Il n’est donc pas anormal qu’en temps de pandémie, les minorités sexuelles comme d’autres catégories de la population, les femmes, les personnes racisées, et aujour-d’hui les personnes aînées ressentent une inquiétude plus grande. Chaque grande crise demande une explication, et si la raison et la science ne peuvent apporter ni explications, ni solutions rapides, on se tourne vers l’irrationnel pour tenter de se rassurer. La tentation de trouver des boucs-émissaires pour expri-mer nos frustrations et de trouver les coupables. Surtout quand elle est reprise comme un crédo par des partis politiques ou religieux.
Les LGBTQ2 sont particulièrement sensibles, surtout pour celles et ceux qui ont vécu la grande crise du sida des années 80. Ils et elles portaient la mort, la contagion. Puis, ce furent les populations noires qui ont été ciblées, la communauté haïtienne entre autres.
On pourrait souhaiter que l’épisode de la Covid-19 n’entraîne pas de dérives semblables. Mais on voit dans certains pays combien on profite des mesures de confinement obligées pour restreindre encore la liberté des LGBTQ2. On le fait par la porte arrière, ni vu ni connu. Bien sûr les organismes de défense des minorités sont attentifs, et certains déjà sur le pied de guerre. Déjà, avant la pandémie, de nombreux gouvernements conservateurs n’hésitaient pas à revenir sur de nombreux gains législatifs et sociaux obtenus par les communautés LGBTQ2. Ils pourraient se servir de ce virus comme un écran pour aller plus loin la restriction de nos droits et de nos acquis.

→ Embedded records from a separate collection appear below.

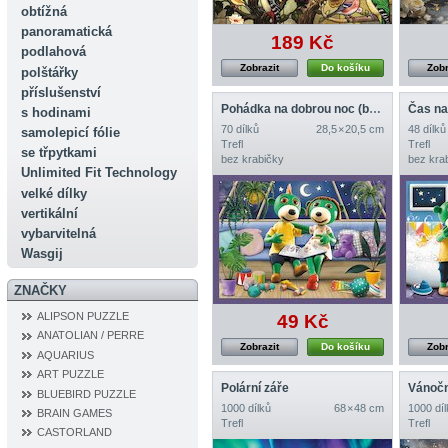
obtížná
panoramatická
189 Kč
podlahová
Zobrazit
Do košíku
Zobr
polštářky
příslušenství
Pohádka na dobrou noc (bez krabičky)
s hodinami
70 dílků
28,5 × 20,5 cm
48 dílků
samolepicí fólie
Trefl
Trefl
se třpytkami
bez krabičky
bez kra
Unlimited Fit Technology
velké dílky
vertikální
vybarvitelná
Wasgij
ZNAČKY
ALIPSON PUZZLE
49 Kč
ANATOLIAN / PERRE
Zobrazit
Do košíku
Zobr
AQUARIUS
ART PUZZLE
Polární záře
Vánočn
BLUEBIRD PUZZLE
1000 dílků
68 × 48 cm
1000 díl
BRAIN GAMES
Trefl
Trefl
CASTORLAND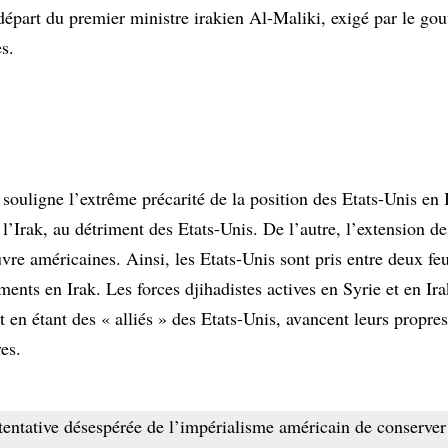
 départ du premier ministre irakien Al-Maliki, exigé par le go
s.
 souligne l’extrême précarité de la position des Etats-Unis en 
l’Irak, au détriment des Etats-Unis. De l’autre, l’extension des
re américaines. Ainsi, les Etats-Unis sont pris entre deux fe
ents en Irak. Les forces djihadistes actives en Syrie et en Ira
t en étant des « alliés » des Etats-Unis, avancent leurs propres
ves.
 tentative désespérée de l’impérialisme américain de conserver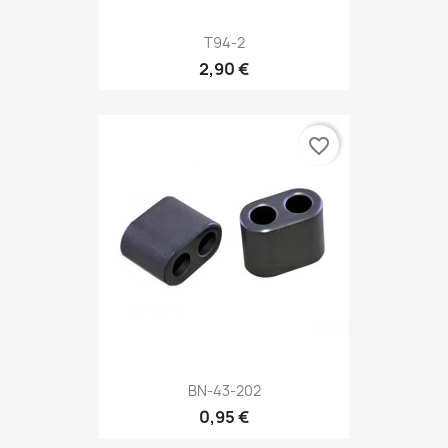
T94-2
2,90 €
favorite_border
BN-43-202
0,95 €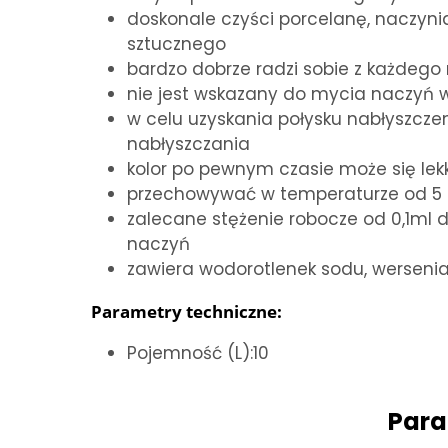
doskonale czyści porcelanę, naczyni
sztucznego
bardzo dobrze radzi sobie z każdego
nie jest wskazany do mycia naczyń
w celu uzyskania połysku nabłyszcze
nabłyszczania
kolor po pewnym czasie może się le
przechowywać w temperaturze od 5
zalecane stężenie robocze od 0,1ml d
naczyń
zawiera wodorotlenek sodu, werseni
Parametry techniczne:
Pojemność (L):10
Para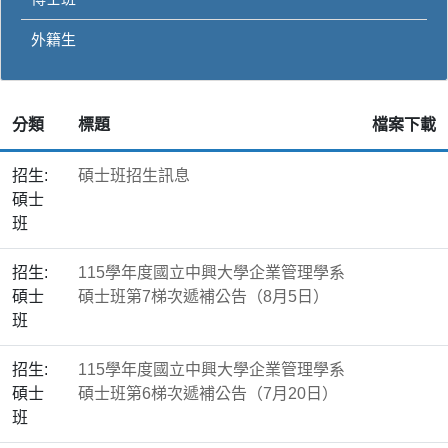
外籍生
分類
標題
檔案下載
招生:
碩士班招生訊息
碩士
班
招生:
115學年度國立中興大學企業管理學系
碩士
碩士班第7梯次遞補公告（8月5日）
班
招生:
115學年度國立中興大學企業管理學系
碩士
碩士班第6梯次遞補公告（7月20日）
班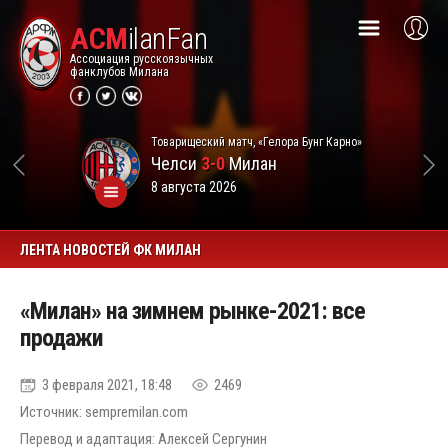
ACM
ilanFan
Ассоциация русскоязычных
фанклубов Милана
Товарищеский матч, «Гелора Бунг Карно»
Челси
3-0
Милан
8 августа 2026
ЛЕНТА НОВОСТЕЙ ФК МИЛАН
«Милан» на зимнем рынке-2021: все
продажи
3 февраля 2021, 18:48
2469
Источник: sempremilan.com
Перевод и адаптация: Алексей Сергунин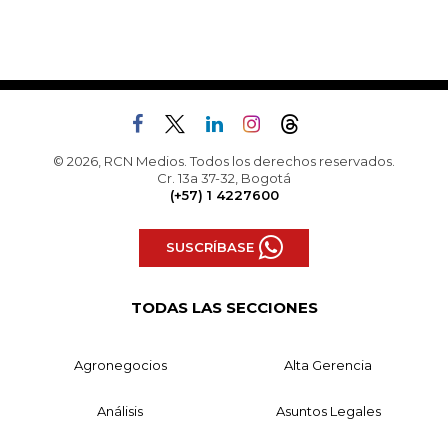
© 2026, RCN Medios. Todos los derechos reservados.
Cr. 13a 37-32, Bogotá
(+57) 1 4227600
SUSCRÍBASE
TODAS LAS SECCIONES
Agronegocios
Alta Gerencia
Análisis
Asuntos Legales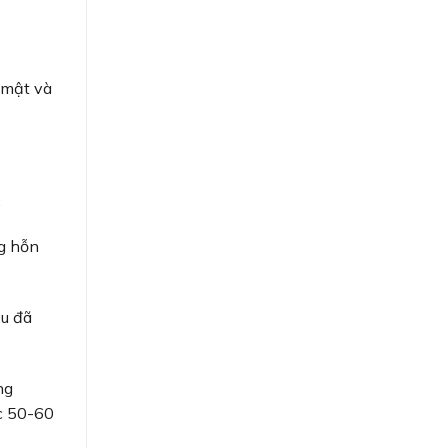
 mật và
.
ng hỗn
ệu đã
ng
ức 50-60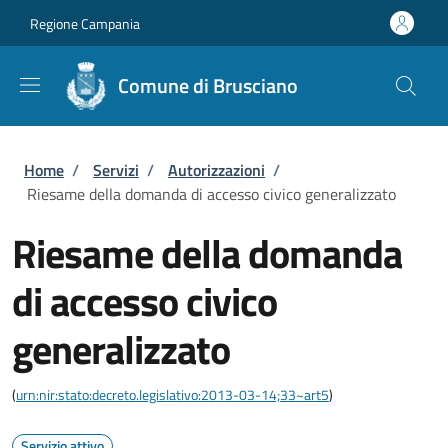
Salta al contenuto principale
Skip to footer content
Regione Campania
Comune di Brusciano
Briciole di pane
Home
/
Servizi
/
Autorizzazioni
/
Riesame della domanda di accesso civico generalizzato
Riesame della domanda
di accesso civico
generalizzato
(
urn:nir:stato:decreto.legislativo:2013-03-14;33~art5
)
Servizio attivo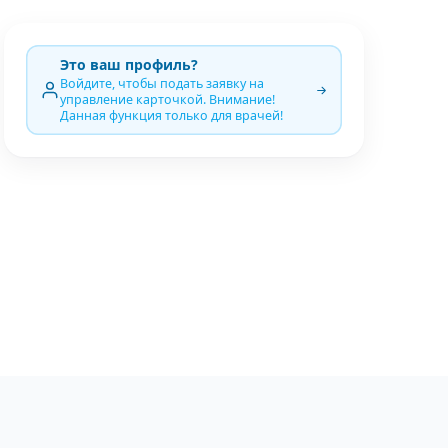
Это ваш профиль?
Войдите, чтобы подать заявку на
управление карточкой. Внимание!
Данная функция только для врачей!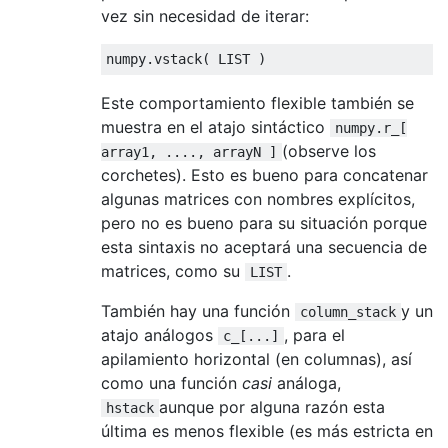
vez sin necesidad de iterar:
numpy
.
vstack
(
 LIST 
)
Este comportamiento flexible también se
muestra en el atajo sintáctico
numpy.r_[
(observe los
array1, ...., arrayN ]
corchetes). Esto es bueno para concatenar
algunas matrices con nombres explícitos,
pero no es bueno para su situación porque
esta sintaxis no aceptará una secuencia de
matrices, como su
.
LIST
También hay una función
y un
column_stack
atajo análogos
, para el
c_[...]
apilamiento horizontal (en columnas), así
como una función
casi
análoga,
aunque por alguna razón esta
hstack
última es menos flexible (es más estricta en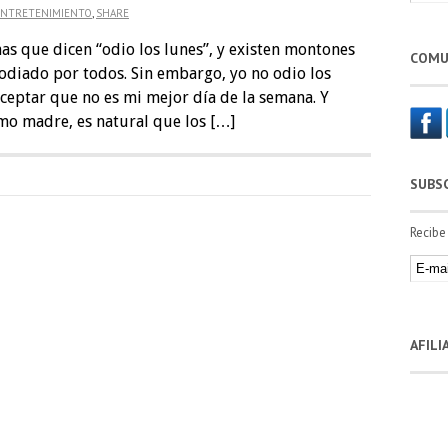
ENTRETENIMIENTO
,
SHARE
s que dicen “odio los lunes”, y existen montones
COMU
odiado por todos. Sin embargo, yo no odio los
ceptar que no es mi mejor día de la semana. Y
o madre, es natural que los […]
SUBS
Recibe
AFIL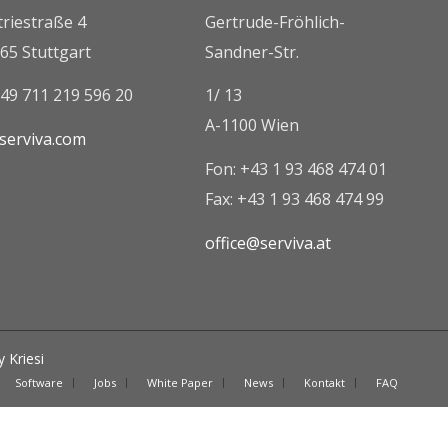
triestraße 4
Gertrude-Fröhlich-
65 Stuttgart
Sandner-Str.
+49 711 219 596 20
1/ 13
A-1100 Wien
serviva.com
Fon: +43 1 93 468 474 01
Fax: +43 1 93 468 474 99
office@serviva.at
 Kriesi
Software
Jobs
White Paper
News
Kontakt
FAQ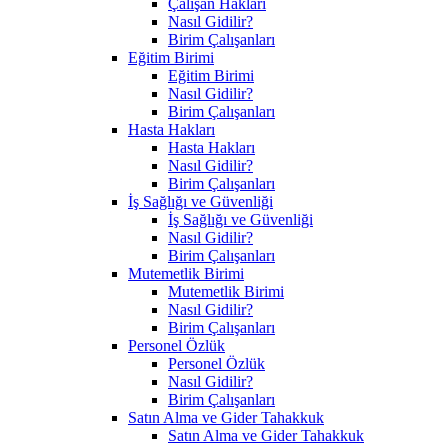
Çalışan Hakları
Nasıl Gidilir?
Birim Çalışanları
Eğitim Birimi
Eğitim Birimi
Nasıl Gidilir?
Birim Çalışanları
Hasta Hakları
Hasta Hakları
Nasıl Gidilir?
Birim Çalışanları
İş Sağlığı ve Güvenliği
İş Sağlığı ve Güvenliği
Nasıl Gidilir?
Birim Çalışanları
Mutemetlik Birimi
Mutemetlik Birimi
Nasıl Gidilir?
Birim Çalışanları
Personel Özlük
Personel Özlük
Nasıl Gidilir?
Birim Çalışanları
Satın Alma ve Gider Tahakkuk
Satın Alma ve Gider Tahakkuk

Cela devrait nous faire réfléchir à notre relation à l’autre, au différent, à l’étranger, à celui qui apparemment ne nous ressemble pas. Cela devrait nous faire dépasser nos perceptions teintées de rejet, d’exclusion, et comprendre enfin que la solution passe par l’accueil, l’échange, le partage, l’entraide, en somme pour reprendre une image biblique, mais tout n’est pas à jeter dans la Bible, comme changer nos cœurs de pierre… en cœurs de chair.